Magalhães da Costa: um nome da Literatura e da Magistratura piauienses 

 

 

Releio Magalhães da Costa...  Bate-me a saudade. Conheci-o mais de perto num dia qualquer de julho de 1995. Veraneávamos no litoral piauiense, com nossas famílias na colônia de férias da Associação dos Magistrados Piauienses. Relembro-me, vivamente, de não termos falado uma única palavra a respeito de processos, audiências, réus, autores...  Ah!  Falamos, sim, de autores! E como!  Acabara eu de chegar a Oeiras, onde fora recebido com a hospitalidade costumeira dos oeirenses, que me presentearam com livros dos escritores da terra: Zé Expedito, O.G. Rego, Possidônio Queirós, Dagoberto, Soarinho, Alvina Gameiro, Gerson Campos e outros tantos. Ao sol com o Dr. Magalhães da Costa... Tinha ele um livro à mão, um certo contista que não me recordo o nome.

Vai aqui um flash-back: àquela época ensaiava eu escrever o romance Meia-vida. Ao longo dos anos havia lido muitos romancistas, estudado muita Teoria Literária... Acordava. Ah! Eu teria condições de inventar uma história...  Fácil, hein! Na cabeça um projeto imenso com propósitos de transfigurar a realidade da vida suburbana de Teresina, com atenção especial voltada para a feirinha do Troca-troca, seu cotidiano e suas personagens emblemáticas.

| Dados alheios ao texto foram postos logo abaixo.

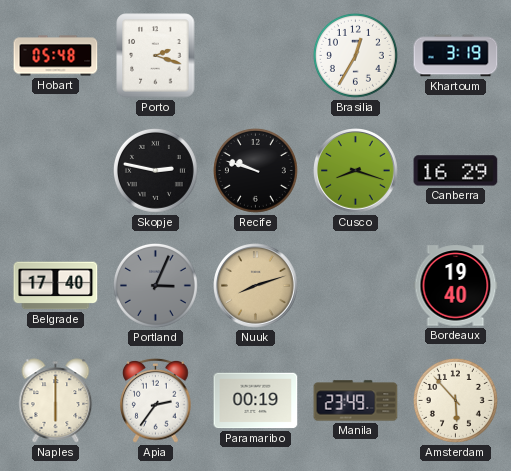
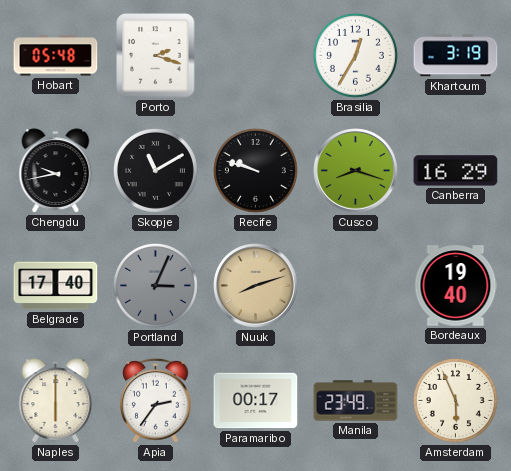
Chengdu: none -> 9:43
Skopje: 2:47 -> 11:10
Paramaribo: 00:19 -> 00:17
Amsterdam: 5:53 -> 5:56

Conversava, pois, com o contista Magalhães da Costa. Dele, o juiz experiente da vara criminal de Teresina, com dias contados para ascender à desembargadoria, eu não queria ouvir relatos de julgamentos difíceis, sentenças laudatórias, heroísmos forenses.   Não! Queria, sim, detalhes da sua experiência literária.  Falou-me de Estação das Manobras e do livro que preparava: Casos Contados e Outros Contos. Não sei o que ele viu em mim. Acho que andou notando o meu interesse e desconfiou que eu pudesse produzir algum texto literário. Dias depois, ao regressar, enviei-lhe exemplar de uma antologia com o meu conto Doze Léguas e dois exemplares dos livros jurídicos. Mas, ainda, naquela manhã de sol e praia, disse-me Magalhães da Costa das suas preferências literárias: Contos! Regionalistas, de preferência. Exaltou-me a figura de Fontes Ibiapina, o grande autor de Chão de Meu Deus, seu compadre, já falecido, para ele o maior contista aqui da terrinha. Arrisquei dizer-lhe da minha admiração por Graciliano, Rachel, Jorge Amado, Zé Lins, Zé Condé e outros mais ficcionistas da literatura brasileiro-nordestina. Não falamos de poetas. Recomendou-me leitura de Mário Palmério: Vila dos Confins e Chapadão do Bugre. Que alegria ter conversado demoradamente com Magalhães da Costa. Dona Júlia, sua amada esposa, sempre muito gentil e atenciosa para com os amigos do marido na boa prosa sobre autores e textos literários.

Regressei a Oeiras. Rápido encomendei Vila dos Confins (pela Editora José Olympio) e Chapadão do Bugre(pela Ediouro). Lio-os de capa a capa, devagarinho, saboreando a fala da personagem, a frase do narrador, a riqueza descritiva e a engenhosidade narrativa. Que beleza de obras! E o prefácio de Rachel de Queiroz a Vila dos Confins!  Encantou-se a musa cearense do romance nordestino com a prosa do político-literato mineiro: “A gente tem a impressão de que ele nos entrega para ver, na sua integridade primitiva, aquele rio, aquela mata, aqueles bichos, aqueles caboclos, aquelas histórias de caçada e pescaria, que parecem histórias de mentiroso, de tão saborosas.”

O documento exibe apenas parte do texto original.